#### Instructions to follow
Note the line where "Produkto gamyba sertifikuota" appears in the data below; write it out exactly, along with every line that comes after it to the end.

* * * * * * * * *

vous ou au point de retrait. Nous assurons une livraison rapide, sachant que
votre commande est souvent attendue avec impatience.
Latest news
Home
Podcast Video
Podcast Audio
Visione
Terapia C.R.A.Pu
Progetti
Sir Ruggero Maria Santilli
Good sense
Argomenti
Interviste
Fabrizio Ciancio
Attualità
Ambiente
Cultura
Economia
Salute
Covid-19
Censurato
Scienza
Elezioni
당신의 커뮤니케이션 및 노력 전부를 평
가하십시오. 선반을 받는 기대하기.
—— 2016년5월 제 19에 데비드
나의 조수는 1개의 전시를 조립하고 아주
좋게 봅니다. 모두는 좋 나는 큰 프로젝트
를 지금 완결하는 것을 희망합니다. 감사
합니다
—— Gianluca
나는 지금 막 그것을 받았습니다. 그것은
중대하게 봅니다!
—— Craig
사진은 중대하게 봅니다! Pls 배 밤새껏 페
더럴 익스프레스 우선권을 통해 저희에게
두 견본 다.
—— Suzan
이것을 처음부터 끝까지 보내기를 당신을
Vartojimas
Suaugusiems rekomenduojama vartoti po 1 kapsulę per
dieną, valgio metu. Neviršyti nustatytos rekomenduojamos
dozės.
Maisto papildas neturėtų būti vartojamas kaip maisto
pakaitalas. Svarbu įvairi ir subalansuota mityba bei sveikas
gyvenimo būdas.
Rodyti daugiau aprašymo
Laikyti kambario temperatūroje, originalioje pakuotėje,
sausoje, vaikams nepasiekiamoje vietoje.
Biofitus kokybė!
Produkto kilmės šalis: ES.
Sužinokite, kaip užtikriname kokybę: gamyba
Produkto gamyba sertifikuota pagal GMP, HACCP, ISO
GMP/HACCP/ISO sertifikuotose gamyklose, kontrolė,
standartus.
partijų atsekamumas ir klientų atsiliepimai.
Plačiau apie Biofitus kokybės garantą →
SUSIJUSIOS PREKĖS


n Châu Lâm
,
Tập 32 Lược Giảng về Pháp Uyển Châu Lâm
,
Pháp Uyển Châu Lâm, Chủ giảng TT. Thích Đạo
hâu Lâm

* * * * * * * * *

#### Answer area
Produkto gamyba sertifikuota pagal GMP, HACCP, ISO
GMP/HACCP/ISO sertifikuotose gamyklose, kontrolė,
standartus.
partijų atsekamumas ir klientų atsiliepimai.
Plačiau apie Biofitus kokybės garantą →
SUSIJUSIOS PREKĖS


n Châu Lâm
,
Tập 32 Lược Giảng về Pháp Uyển Châu Lâm
,
Pháp Uyển Châu Lâm, Chủ giảng TT. Thích Đạo
hâu Lâm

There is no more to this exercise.